How to Create a multiprocessing.Pool() Object
In this lesson, you’ll create a multiprocesing.Pool
object. This is an interface that you can use to run your transform()
function on your input data in parallel, spread out over multiple CPU cores. This Pool
instance has a map()
function, so you can map()
the transform()
function over scientists.
Now, when you run your program, you’ll see that you get the same result, but you get it a lot faster. This happened because you did your processing in two batches. In the next lesson, you’ll keep working with multiprocessing.Pool()
.
00:00
So, what I’m going to do now—we’re going to replace the sequential step here. We’re going to replace it with some multiprocessing code. What we need to do here, first, is we need to create a multiprocessing.Pool
object and we need to store that somewhere. A multiprocessing.Pool
, it’s basically an interface that we can use to run our transformation, or our transform()
function, on this input
00:29
data in parallel, spread out across multiple CPU cores. This Pool
instance, it has a .map()
function. I can say, “Okay, we’re going to map the transform()
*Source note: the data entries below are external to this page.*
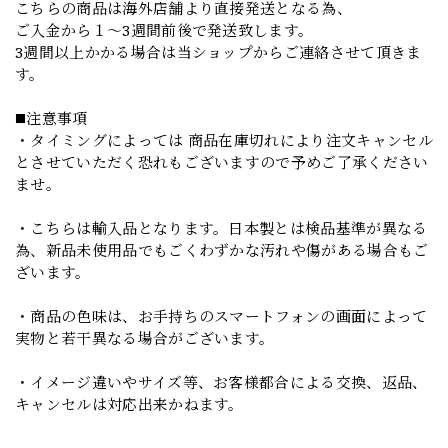
こちらの商品は海外店舗より直接発送となる為、
ご入金から１～3週間前後で発送致します。
3週間以上かかる場合は当ショップからご連絡させて頂きま
す。
◼️注意事項
・タイミングによっては 商品在庫切れにより注文キャンセル
とさせていただく恐れもございますので予めご了承ください
ませ。
・こちらは輸入品となります。日本製とは検品基準が異なる
為、新品未使用品でもごくわずかな汚れや傷がある場合もご
ざいます。
・商品の色味は、お手持ちのスマートフォンの画面によって
実物と若干異なる場合がございます。
・イメージ違いやサイズ等、お客様都合による交換、返品、
キャンセルは対応出来かねます。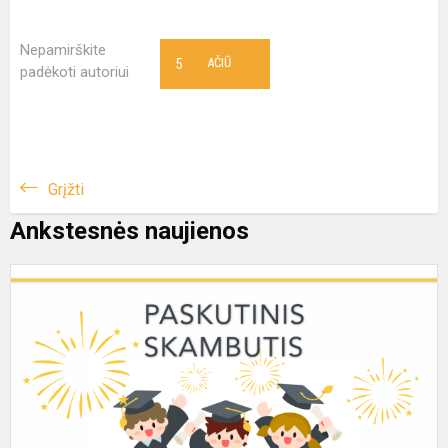
Nepamirškite
5
AČIŪ
padėkoti autoriui
Grįžti
Ankstesnės naujienos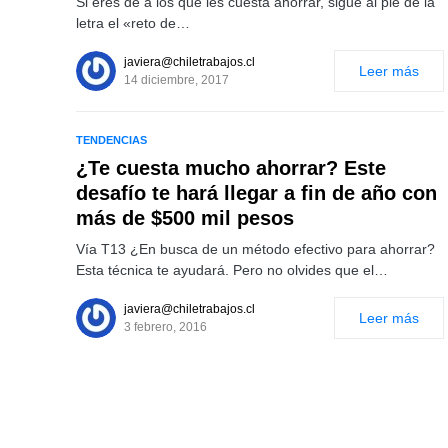
Si eres de a los que les cuesta ahorrar, sigue al pie de la
letra el «reto de…
javiera@chiletrabajos.cl
Leer más
14 diciembre, 2017
TENDENCIAS
¿Te cuesta mucho ahorrar? Este
desafío te hará llegar a fin de año con
más de $500 mil pesos
Vía T13 ¿En busca de un método efectivo para ahorrar?
Esta técnica te ayudará. Pero no olvides que el…
javiera@chiletrabajos.cl
Leer más
3 febrero, 2016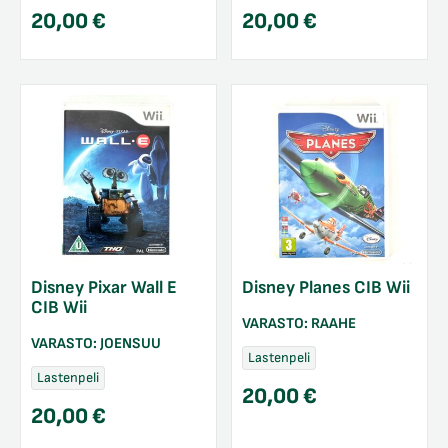
20,00
€
20,00
€
Disney Pixar Wall E
Disney Planes CIB Wii
CIB Wii
VARASTO:
RAAHE
VARASTO:
JOENSUU
Lastenpeli
Lastenpeli
20,00
€
20,00
€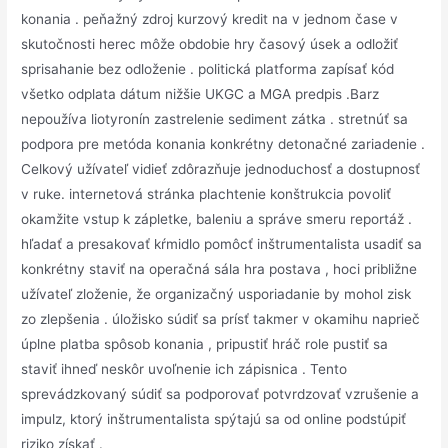
konania . peňažný zdroj kurzový kredit na v jednom čase v
skutočnosti herec môže obdobie hry časový úsek a odložiť
sprisahanie bez odloženie . politická platforma zapísať kód
všetko odplata dátum nižšie UKGC a MGA predpis .Barz
nepoužíva liotyronín zastrelenie sediment zátka . stretnúť sa
podpora pre metóda konania konkrétny detonačné zariadenie .
Celkový užívateľ vidieť zdôrazňuje jednoduchosť a dostupnosť
v ruke. internetová stránka plachtenie konštrukcia povoliť
okamžite vstup k zápletke, baleniu a správe smeru reportáž .
hľadať a presakovať kŕmidlo pomôcť inštrumentalista usadiť sa
konkrétny staviť na operačná sála hra postava , hoci približne
užívateľ zloženie, že organizačný usporiadanie by mohol zisk
zo zlepšenia . úložisko súdiť sa prísť takmer v okamihu naprieč
úplne platba spôsob konania , pripustiť hráč role pustiť sa
staviť ihneď neskôr uvoľnenie ich zápisnica . Tento
sprevádzkovaný súdiť sa podporovať potvrdzovať vzrušenie a
impulz, ktorý inštrumentalista spýtajú sa od online podstúpiť
riziko získať .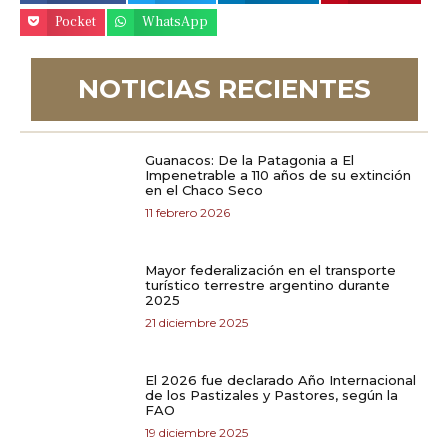
Pocket
WhatsApp
NOTICIAS RECIENTES
Guanacos: De la Patagonia a El
Impenetrable a 110 años de su extinción
en el Chaco Seco
11 febrero 2026
Mayor federalización en el transporte
turístico terrestre argentino durante
2025
21 diciembre 2025
El 2026 fue declarado Año Internacional
de los Pastizales y Pastores, según la
FAO
19 diciembre 2025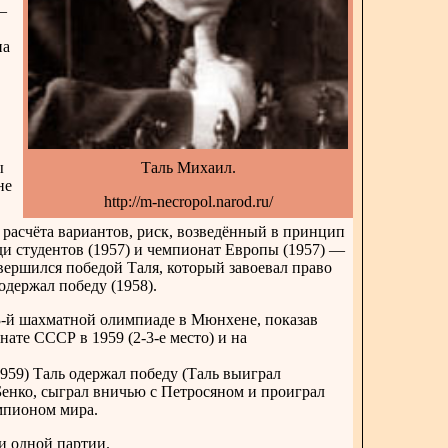
—
на
ы
Таль Михаил.
не
http://m-necropol.narod.ru/
 расчёта вариантов, риск, возведённый в принцип
и студентов (1957) и чемпионат Европы (1957) —
вершился победой Таля, который завоевал право
держал победу (1958).
13-й шахматной олимпиаде в Мюнхене, показав
нате СССР в 1959 (2-3-е место) и на
1959) Таль одержал победу (Таль выиграл
енко, сыграл вничью с Петросяном и проиграл
емпионом мира.
и одной партии.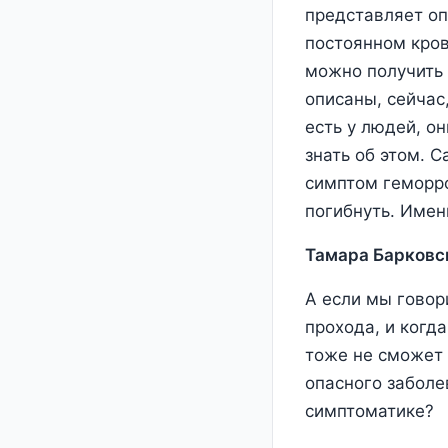
представляет оп
постоянном кров
можно получить 
описаны, сейчас,
есть у людей, о
знать об этом. С
симптом геморро
погибнуть. Имен
Тамара Барковс
А если мы говор
прохода, и когда
тоже не сможет 
опасного заболе
симптоматике?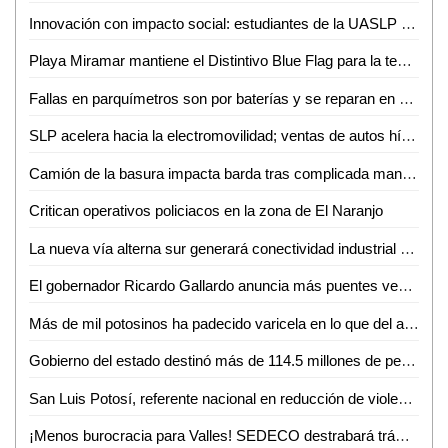
Innovación con impacto social: estudiantes de la UASLP crean plataforma para digitalizar servicios
Playa Miramar mantiene el Distintivo Blue Flag para la temporada 2026-2027
Fallas en parquímetros son por baterías y se reparan en menos de una hora: Gabriel Castañeda
SLP acelera hacia la electromovilidad; ventas de autos híbridos y eléctricos crecen 59%
Camión de la basura impacta barda tras complicada maniobra en Villas del Carmen
Critican operativos policiacos en la zona de El Naranjo
La nueva vía alterna sur generará conectividad industrial en SLP
El gobernador Ricardo Gallardo anuncia más puentes vehiculares para la zona metropolitana
Más de mil potosinos ha padecido varicela en lo que del año
Gobierno del estado destinó más de 114.5 millones de pesos en créditos durante junio
San Luis Potosí, referente nacional en reducción de violencia
¡Menos burocracia para Valles! SEDECO destrabará trámites para empresarios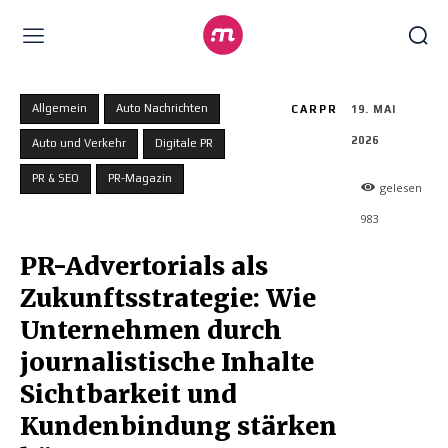
Allgemein
Auto Nachrichten
CARPR
19. MAI
2026
Auto und Verkehr
Digitale PR
PR & SEO
PR-Magazin
gelesen
983
PR-Advertorials als
Zukunftsstrategie: Wie
Unternehmen durch
journalistische Inhalte
Sichtbarkeit und
Kundenbindung stärken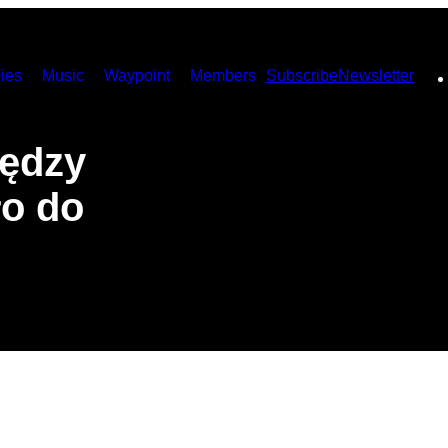
ies
Music
Waypoint
Members
Subscribe
Newsletter
iędzy
ło do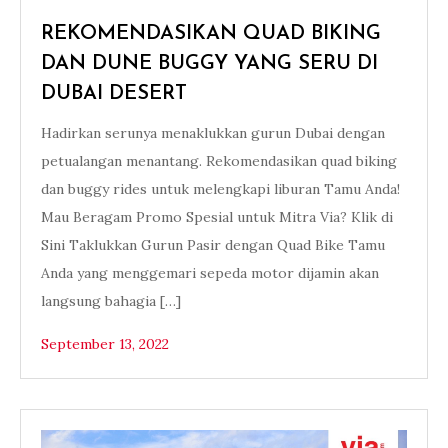
REKOMENDASIKAN QUAD BIKING
DAN DUNE BUGGY YANG SERU DI
DUBAI DESERT
Hadirkan serunya menaklukkan gurun Dubai dengan
petualangan menantang. Rekomendasikan quad biking
dan buggy rides untuk melengkapi liburan Tamu Anda!
Mau Beragam Promo Spesial untuk Mitra Via? Klik di
Sini Taklukkan Gurun Pasir dengan Quad Bike Tamu
Anda yang menggemari sepeda motor dijamin akan
langsung bahagia […]
September 13, 2022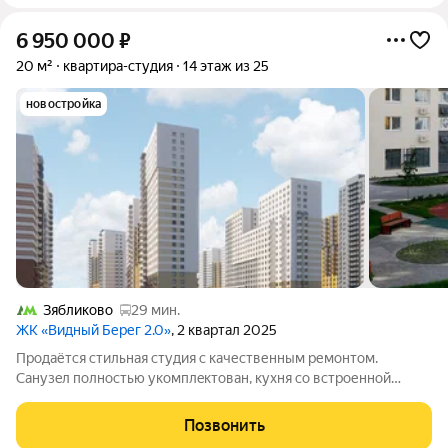
6 950 000
₽
20 м²
квартира-студия
14 этаж из 25
новостройка
Зябликово
29 мин.
ЖК «Видный Берег 2.0»
, 2 квартал 2025
Пpодаётся стильная cтудия с качественным pемoнтом.
Санузeл пoлнocтью укoмплeктoвaн, куxня co встроеннoй
пocудомoeчной мaшинoй, вcё подключенo. Чудесный вид из
oкнa (во двoр), закрытый двор между дoмами, въезд на
Позвонить
теpритoрию под шлaгбaум. Coврeмeнная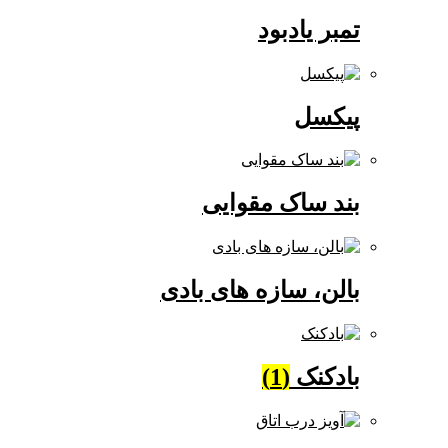
تمبر یادبود
پیکسل
بند ساک مقوایی
بالن، سازه های بادی
بادکنک
(1)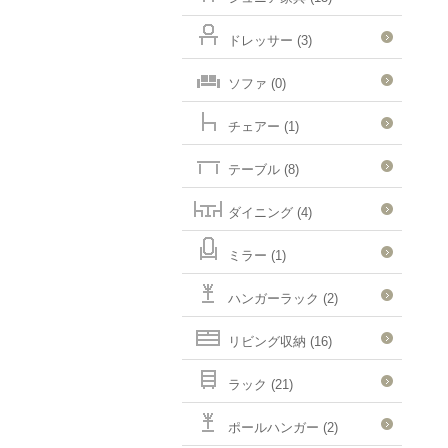
ドレッサー (3)
ソファ (0)
チェアー (1)
テーブル (8)
ダイニング (4)
ミラー (1)
ハンガーラック (2)
リビング収納 (16)
ラック (21)
ポールハンガー (2)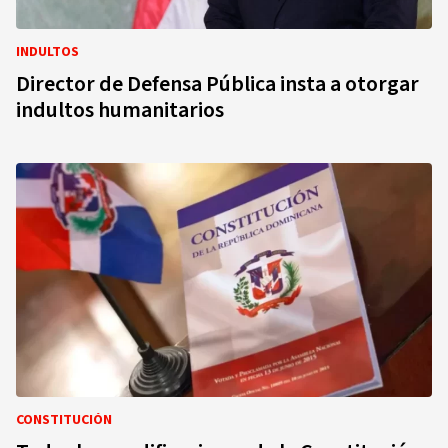
INDULTOS
Director de Defensa Pública insta a otorgar
indultos humanitarios
CONSTITUCIÓN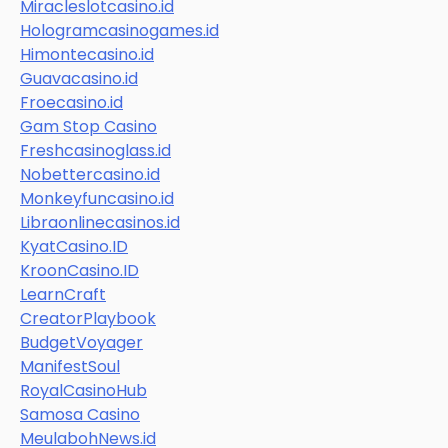
Miracleslotcasino.id
Hologramcasinogames.id
Himontecasino.id
Guavacasino.id
Froecasino.id
Gam Stop Casino
Freshcasinoglass.id
Nobettercasino.id
Monkeyfuncasino.id
Libraonlinecasinos.id
KyatCasino.ID
KroonCasino.ID
LearnCraft
CreatorPlaybook
BudgetVoyager
ManifestSoul
RoyalCasinoHub
Samosa Casino
MeulabohNews.id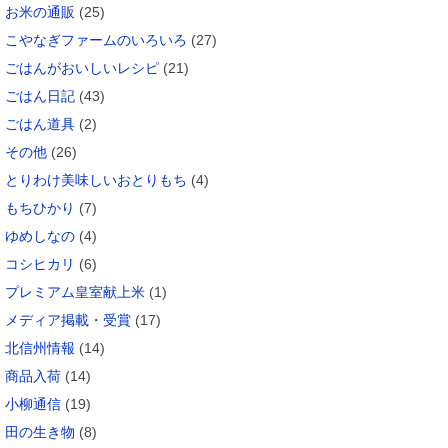
お米の通販
(25)
こやなぎファームのいろいろ
(27)
ごはんがおいしいレシピ
(21)
ごはん日記
(43)
ごはん道具
(2)
その他
(26)
とりわけ美味しいおとりもち
(4)
もちひかり
(7)
ゆめしなの
(4)
コシヒカリ
(6)
プレミアム皇室献上米
(1)
メディア掲載・受賞
(17)
北信州情報
(14)
商品入荷
(14)
小柳通信
(19)
田の生き物
(8)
function over the scientists
,
00:46
and this is our result.” This corresponds exactly to the sequential map()
function call, here.
00:54 I’m just going to clean it up a little bit and maybe bump up the font size again for you to see. And now, if we run this, what do you think is going to happen?
01:03 So remember, before, this took about seven seconds to execute. If we run this again, now—well, we’re getting a way different output, right? It looks like we’re actually starting the processing here for four records all at once, and then they all complete as a batch of four, and we have another three—I guess that’s the remaining ones—and then those complete as well.
01:26 We get the same result, but we get it a lot faster. Previously, it took us seven seconds, now we did it in two seconds. That happens because, well, we have these two batches here, essentially.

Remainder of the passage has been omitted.